■ What is needed
Copy out the data below. Leave nothing out and alter nothing.

■ Collected data entries
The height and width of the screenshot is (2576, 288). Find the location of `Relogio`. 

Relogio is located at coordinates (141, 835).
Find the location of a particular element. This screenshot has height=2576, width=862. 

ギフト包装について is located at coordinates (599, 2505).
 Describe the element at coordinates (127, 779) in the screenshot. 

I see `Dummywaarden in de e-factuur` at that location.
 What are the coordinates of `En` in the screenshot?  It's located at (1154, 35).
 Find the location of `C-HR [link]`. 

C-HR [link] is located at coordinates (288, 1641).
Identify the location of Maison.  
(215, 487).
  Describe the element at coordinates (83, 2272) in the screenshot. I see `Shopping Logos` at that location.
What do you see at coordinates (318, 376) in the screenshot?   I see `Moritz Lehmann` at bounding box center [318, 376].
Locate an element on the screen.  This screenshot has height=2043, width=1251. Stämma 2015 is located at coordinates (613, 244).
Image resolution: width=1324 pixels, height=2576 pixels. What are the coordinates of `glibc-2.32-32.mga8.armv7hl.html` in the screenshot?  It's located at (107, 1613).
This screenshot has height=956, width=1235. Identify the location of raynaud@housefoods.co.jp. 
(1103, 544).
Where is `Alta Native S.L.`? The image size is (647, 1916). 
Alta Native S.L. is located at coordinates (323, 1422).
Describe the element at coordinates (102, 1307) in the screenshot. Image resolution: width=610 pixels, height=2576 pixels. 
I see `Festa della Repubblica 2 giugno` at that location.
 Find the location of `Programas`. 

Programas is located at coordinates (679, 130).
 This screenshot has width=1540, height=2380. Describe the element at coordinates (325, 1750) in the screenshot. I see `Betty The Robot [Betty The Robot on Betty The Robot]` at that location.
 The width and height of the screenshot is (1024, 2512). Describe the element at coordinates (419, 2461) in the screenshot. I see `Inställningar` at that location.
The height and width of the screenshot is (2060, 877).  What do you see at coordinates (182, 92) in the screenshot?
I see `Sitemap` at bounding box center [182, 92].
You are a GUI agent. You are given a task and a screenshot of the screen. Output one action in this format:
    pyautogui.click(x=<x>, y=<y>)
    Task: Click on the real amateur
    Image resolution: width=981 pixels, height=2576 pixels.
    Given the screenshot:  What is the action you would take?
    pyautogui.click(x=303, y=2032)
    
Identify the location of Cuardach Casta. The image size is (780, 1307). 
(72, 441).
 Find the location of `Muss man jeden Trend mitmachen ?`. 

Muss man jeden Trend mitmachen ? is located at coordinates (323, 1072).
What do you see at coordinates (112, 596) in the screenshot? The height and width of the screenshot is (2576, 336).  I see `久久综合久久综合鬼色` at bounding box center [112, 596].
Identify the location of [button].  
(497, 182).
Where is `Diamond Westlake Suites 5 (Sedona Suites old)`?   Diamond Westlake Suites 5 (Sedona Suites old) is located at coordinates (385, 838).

■ Solution for this task
The height and width of the screenshot is (2576, 288). Find the location of `Relogio`. 

Relogio is located at coordinates (141, 835).
Find the location of a particular element. This screenshot has height=2576, width=862. 

ギフト包装について is located at coordinates (599, 2505).
 Describe the element at coordinates (127, 779) in the screenshot. 

I see `Dummywaarden in de e-factuur` at that location.
 What are the coordinates of `En` in the screenshot?  It's located at (1154, 35).
 Find the location of `C-HR [link]`. 

C-HR [link] is located at coordinates (288, 1641).
Identify the location of Maison.  
(215, 487).
  Describe the element at coordinates (83, 2272) in the screenshot. I see `Shopping Logos` at that location.
What do you see at coordinates (318, 376) in the screenshot?   I see `Moritz Lehmann` at bounding box center [318, 376].
Locate an element on the screen.  This screenshot has height=2043, width=1251. Stämma 2015 is located at coordinates (613, 244).
Image resolution: width=1324 pixels, height=2576 pixels. What are the coordinates of `glibc-2.32-32.mga8.armv7hl.html` in the screenshot?  It's located at (107, 1613).
This screenshot has height=956, width=1235. Identify the location of raynaud@housefoods.co.jp. 
(1103, 544).
Where is `Alta Native S.L.`? The image size is (647, 1916). 
Alta Native S.L. is located at coordinates (323, 1422).
Describe the element at coordinates (102, 1307) in the screenshot. Image resolution: width=610 pixels, height=2576 pixels. 
I see `Festa della Repubblica 2 giugno` at that location.
 Find the location of `Programas`. 

Programas is located at coordinates (679, 130).
 This screenshot has width=1540, height=2380. Describe the element at coordinates (325, 1750) in the screenshot. I see `Betty The Robot [Betty The Robot on Betty The Robot]` at that location.
 The width and height of the screenshot is (1024, 2512). Describe the element at coordinates (419, 2461) in the screenshot. I see `Inställningar` at that location.
The height and width of the screenshot is (2060, 877).  What do you see at coordinates (182, 92) in the screenshot?
I see `Sitemap` at bounding box center [182, 92].
You are a GUI agent. You are given a task and a screenshot of the screen. Output one action in this format:
    pyautogui.click(x=<x>, y=<y>)
    Task: Click on the real amateur
    Image resolution: width=981 pixels, height=2576 pixels.
    Given the screenshot:  What is the action you would take?
    pyautogui.click(x=303, y=2032)
    
Identify the location of Cuardach Casta. The image size is (780, 1307). 
(72, 441).
 Find the location of `Muss man jeden Trend mitmachen ?`. 

Muss man jeden Trend mitmachen ? is located at coordinates (323, 1072).
What do you see at coordinates (112, 596) in the screenshot? The height and width of the screenshot is (2576, 336).  I see `久久综合久久综合鬼色` at bounding box center [112, 596].
Identify the location of [button].  
(497, 182).
Where is `Diamond Westlake Suites 5 (Sedona Suites old)`?   Diamond Westlake Suites 5 (Sedona Suites old) is located at coordinates (385, 838).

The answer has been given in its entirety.